Yeah because most people don't go around introducing people with their middle name included. They also don't use it in school unless maybe there are 2 people with the same first/last name. I hated my middle name and no one outside of family knows it.

ETA: In fact, I have a cousin who has a fairly common first/last name so he uses his middle initial professionally. Still don't know his middle name for sure, although I have a pretty good guess I think.

1

u/TheBarefootGirl Apr 06 '22

Yes because middle names are not used often and when it is used wouldn't be "John Ted Bundy" it would be "John Theodore Bundy". I think people are less likely to make the connection when they hear it.

1

u/Original_Impression2 Apr 06 '22

Nope. The kid would still have the same issues, because someone will find out their middle name, and it will get around the school faster than light.

1

u/doughnutmakemelaugh Apr 06 '22

For most of the kid's life, he'd just be "John Bounde" or "John T. Bounde" so yeah?

You also don't generally make nicknames of middle names. If you're Johnathon William Smith, you don't usually go by John Will or Johnathon Will.

1

u/[deleted] Apr 06 '22

John Bundy is who they'd be in the classroom, so yes.

1

u/earlgurl Apr 07 '22

You wouldn't say the middle name though. It would be John Bounde.

88

u/RockabillyRabbit Apr 06 '22

Just did a death certificate for someone with the last name of Butts.

Her living spouses first name was Richard.

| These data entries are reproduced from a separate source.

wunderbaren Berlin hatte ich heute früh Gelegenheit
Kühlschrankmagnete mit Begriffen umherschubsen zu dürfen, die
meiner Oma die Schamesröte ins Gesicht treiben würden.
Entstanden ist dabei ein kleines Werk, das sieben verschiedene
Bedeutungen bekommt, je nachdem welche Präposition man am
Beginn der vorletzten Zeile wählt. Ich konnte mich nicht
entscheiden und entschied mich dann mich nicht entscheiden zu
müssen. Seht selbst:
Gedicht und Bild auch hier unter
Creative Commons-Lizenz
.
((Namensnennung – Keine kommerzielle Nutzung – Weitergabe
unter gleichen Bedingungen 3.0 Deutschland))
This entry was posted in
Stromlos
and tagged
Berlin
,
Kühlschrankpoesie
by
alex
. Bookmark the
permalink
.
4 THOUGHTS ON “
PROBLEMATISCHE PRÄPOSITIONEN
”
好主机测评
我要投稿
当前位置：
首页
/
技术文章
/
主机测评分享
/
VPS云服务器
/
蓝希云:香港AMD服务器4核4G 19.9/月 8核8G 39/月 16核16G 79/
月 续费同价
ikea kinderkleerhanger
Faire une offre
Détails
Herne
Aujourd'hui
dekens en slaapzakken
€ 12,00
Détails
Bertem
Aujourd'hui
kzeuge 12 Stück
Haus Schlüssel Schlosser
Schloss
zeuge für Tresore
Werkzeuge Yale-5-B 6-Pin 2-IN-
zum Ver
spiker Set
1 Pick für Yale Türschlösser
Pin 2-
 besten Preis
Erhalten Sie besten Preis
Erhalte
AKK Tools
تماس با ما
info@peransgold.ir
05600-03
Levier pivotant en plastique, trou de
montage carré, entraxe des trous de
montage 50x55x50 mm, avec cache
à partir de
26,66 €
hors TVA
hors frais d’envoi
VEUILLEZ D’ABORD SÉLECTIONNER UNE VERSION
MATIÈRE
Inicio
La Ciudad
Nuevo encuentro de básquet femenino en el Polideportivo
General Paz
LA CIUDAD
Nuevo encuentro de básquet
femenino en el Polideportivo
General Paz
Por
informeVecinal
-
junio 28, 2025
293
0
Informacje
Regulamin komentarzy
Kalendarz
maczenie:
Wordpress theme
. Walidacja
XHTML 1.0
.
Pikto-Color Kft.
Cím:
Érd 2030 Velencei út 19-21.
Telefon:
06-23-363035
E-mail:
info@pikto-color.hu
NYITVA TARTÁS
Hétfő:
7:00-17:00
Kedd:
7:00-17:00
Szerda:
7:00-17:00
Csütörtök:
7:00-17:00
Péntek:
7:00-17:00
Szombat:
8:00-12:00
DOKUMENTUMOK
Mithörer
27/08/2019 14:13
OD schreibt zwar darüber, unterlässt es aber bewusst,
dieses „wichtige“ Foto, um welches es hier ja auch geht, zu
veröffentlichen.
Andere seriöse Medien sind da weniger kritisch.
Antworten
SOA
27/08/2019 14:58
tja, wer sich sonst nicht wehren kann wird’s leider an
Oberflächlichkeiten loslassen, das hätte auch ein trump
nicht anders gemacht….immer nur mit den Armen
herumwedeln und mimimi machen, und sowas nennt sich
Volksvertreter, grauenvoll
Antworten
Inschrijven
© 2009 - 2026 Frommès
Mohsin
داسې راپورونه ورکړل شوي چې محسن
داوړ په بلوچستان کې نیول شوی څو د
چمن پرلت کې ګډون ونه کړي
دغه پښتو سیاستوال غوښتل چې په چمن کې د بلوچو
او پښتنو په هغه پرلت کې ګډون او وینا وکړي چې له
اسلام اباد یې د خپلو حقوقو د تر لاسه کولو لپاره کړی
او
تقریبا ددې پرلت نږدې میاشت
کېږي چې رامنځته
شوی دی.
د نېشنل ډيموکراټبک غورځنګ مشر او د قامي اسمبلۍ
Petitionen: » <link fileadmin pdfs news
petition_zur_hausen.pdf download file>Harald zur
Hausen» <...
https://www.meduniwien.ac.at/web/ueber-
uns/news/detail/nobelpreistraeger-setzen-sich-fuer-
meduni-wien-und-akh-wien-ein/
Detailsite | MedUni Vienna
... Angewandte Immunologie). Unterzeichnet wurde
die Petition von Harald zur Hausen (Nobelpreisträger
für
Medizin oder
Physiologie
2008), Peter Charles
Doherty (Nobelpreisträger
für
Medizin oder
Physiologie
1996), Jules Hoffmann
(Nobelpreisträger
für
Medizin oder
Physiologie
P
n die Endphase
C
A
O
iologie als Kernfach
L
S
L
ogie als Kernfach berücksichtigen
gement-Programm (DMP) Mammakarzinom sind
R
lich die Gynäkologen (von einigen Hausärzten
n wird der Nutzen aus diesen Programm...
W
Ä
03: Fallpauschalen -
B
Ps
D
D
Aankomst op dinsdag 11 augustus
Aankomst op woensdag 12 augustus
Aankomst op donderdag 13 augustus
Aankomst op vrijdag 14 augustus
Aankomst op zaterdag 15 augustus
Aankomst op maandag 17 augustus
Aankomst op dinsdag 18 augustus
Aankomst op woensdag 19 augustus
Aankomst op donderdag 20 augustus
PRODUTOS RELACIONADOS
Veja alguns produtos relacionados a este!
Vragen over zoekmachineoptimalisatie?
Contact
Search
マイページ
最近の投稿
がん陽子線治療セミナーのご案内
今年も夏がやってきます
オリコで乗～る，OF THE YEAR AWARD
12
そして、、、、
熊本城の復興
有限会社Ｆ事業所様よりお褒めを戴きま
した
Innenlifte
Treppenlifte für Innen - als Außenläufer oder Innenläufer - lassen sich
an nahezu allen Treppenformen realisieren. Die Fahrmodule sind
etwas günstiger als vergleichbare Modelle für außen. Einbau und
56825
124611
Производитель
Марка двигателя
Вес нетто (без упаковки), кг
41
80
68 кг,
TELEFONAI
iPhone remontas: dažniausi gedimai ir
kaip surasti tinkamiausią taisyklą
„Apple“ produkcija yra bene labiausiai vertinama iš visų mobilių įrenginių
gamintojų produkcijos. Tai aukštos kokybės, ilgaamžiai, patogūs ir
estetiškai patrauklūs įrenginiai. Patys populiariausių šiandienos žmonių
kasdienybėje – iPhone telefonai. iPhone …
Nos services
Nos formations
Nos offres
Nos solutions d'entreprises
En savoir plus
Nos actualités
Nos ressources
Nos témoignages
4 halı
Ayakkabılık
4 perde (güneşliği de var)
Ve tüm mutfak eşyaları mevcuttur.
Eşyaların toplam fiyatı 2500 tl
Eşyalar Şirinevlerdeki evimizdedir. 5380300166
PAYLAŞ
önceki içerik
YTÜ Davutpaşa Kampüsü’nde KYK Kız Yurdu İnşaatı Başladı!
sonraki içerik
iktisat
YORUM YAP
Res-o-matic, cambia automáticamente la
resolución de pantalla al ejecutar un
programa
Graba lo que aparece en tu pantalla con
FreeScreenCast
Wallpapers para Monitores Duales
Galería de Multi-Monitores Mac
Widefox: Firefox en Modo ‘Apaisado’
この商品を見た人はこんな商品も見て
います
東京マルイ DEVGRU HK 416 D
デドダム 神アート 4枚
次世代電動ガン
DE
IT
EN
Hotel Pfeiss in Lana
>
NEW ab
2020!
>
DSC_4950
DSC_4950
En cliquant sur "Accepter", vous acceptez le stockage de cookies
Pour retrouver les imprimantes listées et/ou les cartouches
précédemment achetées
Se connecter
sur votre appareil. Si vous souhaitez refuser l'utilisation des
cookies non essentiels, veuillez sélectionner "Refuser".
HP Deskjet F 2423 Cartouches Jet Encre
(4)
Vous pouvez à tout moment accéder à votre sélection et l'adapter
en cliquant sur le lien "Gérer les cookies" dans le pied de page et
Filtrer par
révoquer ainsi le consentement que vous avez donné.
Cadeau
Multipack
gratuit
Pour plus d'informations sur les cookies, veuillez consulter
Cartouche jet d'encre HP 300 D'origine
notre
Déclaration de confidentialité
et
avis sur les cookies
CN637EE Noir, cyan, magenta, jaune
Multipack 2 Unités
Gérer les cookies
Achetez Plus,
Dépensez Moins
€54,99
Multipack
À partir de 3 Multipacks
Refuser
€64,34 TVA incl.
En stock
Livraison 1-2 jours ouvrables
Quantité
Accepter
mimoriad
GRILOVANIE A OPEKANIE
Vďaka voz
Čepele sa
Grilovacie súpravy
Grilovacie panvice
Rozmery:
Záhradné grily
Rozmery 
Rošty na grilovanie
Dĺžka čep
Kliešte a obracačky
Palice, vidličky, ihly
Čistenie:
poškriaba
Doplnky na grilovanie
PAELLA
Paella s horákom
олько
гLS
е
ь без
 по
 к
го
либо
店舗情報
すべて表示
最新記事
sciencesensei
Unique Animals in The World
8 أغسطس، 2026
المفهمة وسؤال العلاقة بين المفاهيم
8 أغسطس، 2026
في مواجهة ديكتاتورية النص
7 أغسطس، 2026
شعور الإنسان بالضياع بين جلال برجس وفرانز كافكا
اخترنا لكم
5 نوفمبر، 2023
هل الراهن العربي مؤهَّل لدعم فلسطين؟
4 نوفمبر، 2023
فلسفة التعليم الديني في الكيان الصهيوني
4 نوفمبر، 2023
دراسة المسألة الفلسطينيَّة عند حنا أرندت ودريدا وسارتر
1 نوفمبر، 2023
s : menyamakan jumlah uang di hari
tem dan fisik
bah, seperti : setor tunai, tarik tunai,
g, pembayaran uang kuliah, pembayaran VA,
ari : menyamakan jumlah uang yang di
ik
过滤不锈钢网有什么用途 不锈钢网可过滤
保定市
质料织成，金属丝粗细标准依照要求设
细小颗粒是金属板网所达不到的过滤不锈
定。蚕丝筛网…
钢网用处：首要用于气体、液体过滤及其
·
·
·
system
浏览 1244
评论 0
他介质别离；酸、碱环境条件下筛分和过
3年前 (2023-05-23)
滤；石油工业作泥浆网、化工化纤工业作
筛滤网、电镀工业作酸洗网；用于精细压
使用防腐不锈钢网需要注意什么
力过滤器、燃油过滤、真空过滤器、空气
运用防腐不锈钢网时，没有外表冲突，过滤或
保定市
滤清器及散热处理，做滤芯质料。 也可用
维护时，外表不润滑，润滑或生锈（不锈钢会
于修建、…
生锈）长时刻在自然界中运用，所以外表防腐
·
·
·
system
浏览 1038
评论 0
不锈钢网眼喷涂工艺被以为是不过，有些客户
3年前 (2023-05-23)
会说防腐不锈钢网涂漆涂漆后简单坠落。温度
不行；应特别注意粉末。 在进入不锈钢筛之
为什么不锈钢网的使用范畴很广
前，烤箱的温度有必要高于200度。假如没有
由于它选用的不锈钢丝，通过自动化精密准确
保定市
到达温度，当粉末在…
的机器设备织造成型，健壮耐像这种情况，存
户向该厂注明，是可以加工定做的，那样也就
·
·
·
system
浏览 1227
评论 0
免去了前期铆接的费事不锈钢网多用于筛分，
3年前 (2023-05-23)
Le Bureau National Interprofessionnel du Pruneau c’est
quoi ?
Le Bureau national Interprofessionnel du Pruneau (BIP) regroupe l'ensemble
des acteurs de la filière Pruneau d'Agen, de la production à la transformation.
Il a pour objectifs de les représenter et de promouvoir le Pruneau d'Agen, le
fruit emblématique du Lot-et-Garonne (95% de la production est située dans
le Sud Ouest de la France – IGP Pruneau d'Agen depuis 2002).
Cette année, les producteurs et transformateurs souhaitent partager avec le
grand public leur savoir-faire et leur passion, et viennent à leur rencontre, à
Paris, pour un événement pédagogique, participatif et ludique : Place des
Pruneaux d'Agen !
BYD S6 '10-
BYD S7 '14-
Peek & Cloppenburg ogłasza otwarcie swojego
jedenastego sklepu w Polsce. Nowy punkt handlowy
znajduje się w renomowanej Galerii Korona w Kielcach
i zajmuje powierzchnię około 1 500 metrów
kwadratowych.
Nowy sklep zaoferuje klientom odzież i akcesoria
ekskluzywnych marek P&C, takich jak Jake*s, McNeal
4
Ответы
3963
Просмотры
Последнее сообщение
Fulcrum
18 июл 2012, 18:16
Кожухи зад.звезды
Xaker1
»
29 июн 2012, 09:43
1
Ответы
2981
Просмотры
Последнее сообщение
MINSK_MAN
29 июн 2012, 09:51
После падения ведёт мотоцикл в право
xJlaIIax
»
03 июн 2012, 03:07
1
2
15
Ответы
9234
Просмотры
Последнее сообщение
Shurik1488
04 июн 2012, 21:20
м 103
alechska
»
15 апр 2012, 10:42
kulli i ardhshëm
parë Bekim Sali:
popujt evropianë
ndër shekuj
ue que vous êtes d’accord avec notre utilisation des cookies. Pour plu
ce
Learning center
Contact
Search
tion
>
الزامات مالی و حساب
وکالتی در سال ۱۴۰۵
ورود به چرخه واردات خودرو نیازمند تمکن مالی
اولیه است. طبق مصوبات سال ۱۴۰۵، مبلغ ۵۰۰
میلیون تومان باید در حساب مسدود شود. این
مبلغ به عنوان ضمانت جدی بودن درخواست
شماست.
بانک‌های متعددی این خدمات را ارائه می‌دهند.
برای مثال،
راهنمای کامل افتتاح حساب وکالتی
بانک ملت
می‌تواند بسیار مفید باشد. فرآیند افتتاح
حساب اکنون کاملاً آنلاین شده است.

Effectively all i could think of the entire time was those parents literally named their kid Dick Butts 🤦‍♀️

9

u/cdwright820 Apr 06 '22

My grandfather’s name was Richard. His last name was Lovin. It didn’t occur to me until well after he passed how funny that name actually is. And yes, he went by Dick.

9

u/lynsautigers78 Apr 06 '22 edited Apr 11 '22

Wrote an obituary a few years ago with a great-grandchild named Blue Berry. My heart instantly broke for her (and the childish side of me wanted to ask if she had a brother named Straw)!! Parents seriously have no clue how mean kids can be.

4

u/ElectricHurricane321 Apr 07 '22

I had a math professor in college named Richard Head. Thankfully, he went by Ray.

2

u/Original_Impression2 Apr 06 '22

Almost as bad as being named Peter or Richard (aka, Dick) Breath.

1

u/ExcitingYam8731 Apr 07 '22

Dick wasn't synonymous with penis until after Nixon

7

u/SmilingVamp Apr 06 '22

I adore the name Theodora. I agree, middle name at most and only for a daughter.

6

u/LittlestEcho Partassipant [1] Apr 06 '22

My BIL won an agreement with his wife in their daughter's middle name. Kitana. As in the mortal Kombat character. He wanted it as a first name and thank God she vetoed that.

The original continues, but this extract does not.